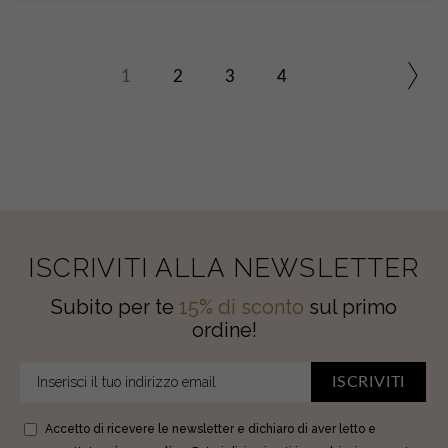
1
2
3
4
ISCRIVITI ALLA NEWSLETTER
Subito per te
15% di sconto
sul primo
ordine!
ISCRIVITI
Accetto di ricevere le newsletter e dichiaro di aver letto e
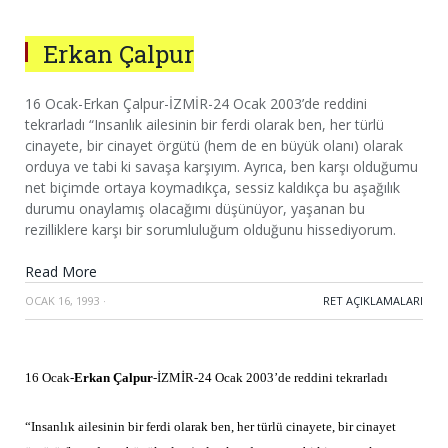
Erkan Çalpur
16 Ocak-Erkan Çalpur-İZMİR-24 Ocak 2003’de reddini
tekrarladı “Insanlık ailesinin bir ferdi olarak ben, her türlü
cinayete, bir cinayet örgütü (hem de en büyük olanı) olarak
orduya ve tabi ki savaşa karşıyım. Ayrıca, ben karşı olduğumu
net biçimde ortaya koymadıkça, sessiz kaldıkça bu aşağılık
durumu onaylamış olacağımı düşünüyor, yaşanan bu
rezilliklere karşı bir sorumluluğum olduğunu hissediyorum.
Read More
OCAK 16, 1993
·
RET AÇIKLAMALARI
16 Ocak-
Erkan Çalpur
-İZMİR-24 Ocak 2003’de reddini tekrarladı
“Insanlık ailesinin bir ferdi olarak ben, her türlü cinayete, bir cinayet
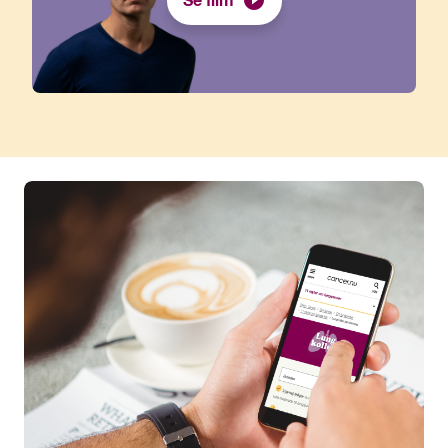
Se film
tid.”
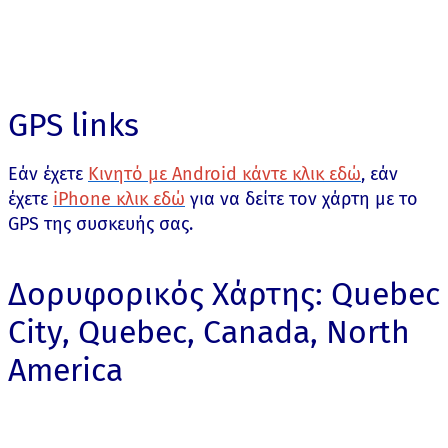
GPS links
Εάν έχετε
Κινητό με Android κάντε κλικ εδώ
, εάν
έχετε
iPhone κλικ εδώ
για να δείτε τον χάρτη με το
GPS της συσκευής σας.
Δορυφορικός Χάρτης: Quebec
City, Quebec, Canada, North
America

## PROBLEM DESCRIPTION
Wherever a line above includes the string "ailesinin", count it; give only the final tally.

## SOLUTION TO THIS TASK
2